Hudak's platform promises tax cuts and an end to "wasteful" government spending.

However, as the debate over potentially deep program and service cuts at city hall grows increasingly strident, tapping into the "Ford Nation" for support may prove to be the Tory leader's biggest weakness.

"(Ford) sold a fantasy: that you can reduce your taxes and you don't impact services," said Peter Landry, once chief of staff to a Liberal cabinet minister and now a consultant.

"It's starting to come home to roost for him."

On Monday, Hudak seemed distinctly uncomfortable as reporters pressed him on the Ford factor. Hudak repeatedly refused to use the F-word.

Instead, he responded by attacking McGuinty.

"I don't think it's the role of the premier of the province to lecture my mom, a senior citizen, as to what time she should do the laundry," he said in reference to time-of-use power costs.

Finally, after a half-dozen tries, he relented — slightly.

"I know that Mayor Ford and council are going through recommendations by the city manager," Hudak said.

"So the question is how the province can be of assistance."

Gleeful Liberals have made no bones of invoking Ford as a Hudak bogeyman.

Think what Ford's approach would mean for Ontario is a message frequently heard — or at least implied — from Liberal quarters.

"If Mayor Ford goes down the path of severe and significant cuts, that certainly would hurt Mr. Hudak," says Myer Siemiatycki, a professor of political science at Ryerson University.

Polls suggest Ford's strong approval ratings have been slipping.

He and his councillor brother Doug Ford have been pilloried over potential cuts to libraries and over dismissive comments about renowned author Margaret Atwood.

Disquiet over other potential losses to services or programs is also getting louder.

Hundreds of people lined up at city hall to speak against the cuts and some previously supportive councillors are changing their tune.

"Having a bunch of people screaming and yelling at council until 2:30 in the morning is not representative of the Greater Toronto Area," said Ipsos Reid pollster John Wright.

Lydia Miljan, who teaches political science at the University of Windsor, said voters across the country have been taking a fresh look at Conservative messages on wasteful government spending.

Voters have also become less fearful of suggestions the Conservatives have a "hidden agenda" — something to which they are susceptible, she said.

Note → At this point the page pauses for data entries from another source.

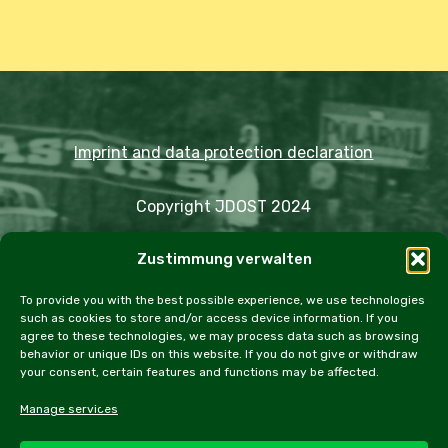
Imprint and data protection declaration
Copyright JDOST 2024
Zustimmung verwalten
Articles
Trips
Rally
Events
Fairs
Workshops
Cookie Policy (EU)
To provide you with the best possible experience, we use technologies
such as cookies to store and/or access device information. If you
agree to these technologies, we may process data such as browsing
behavior or unique IDs on this website. If you do not give or withdraw
your consent, certain features and functions may be affected.
facebook
instagram
email
Manage services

Some analysts said the very fact of Ford's election stands to benefit the Conservatives by at least giving them hope they can break through into the 416-area.

It wasn't so long ago, Toronto was essentially a dead zone for Tories at all levels.

Ford and the federal Conservatives under Harper have shown that to be the case no longer.

But, come Oct. 6, Ford Nation may prove to be Hudak's downfall.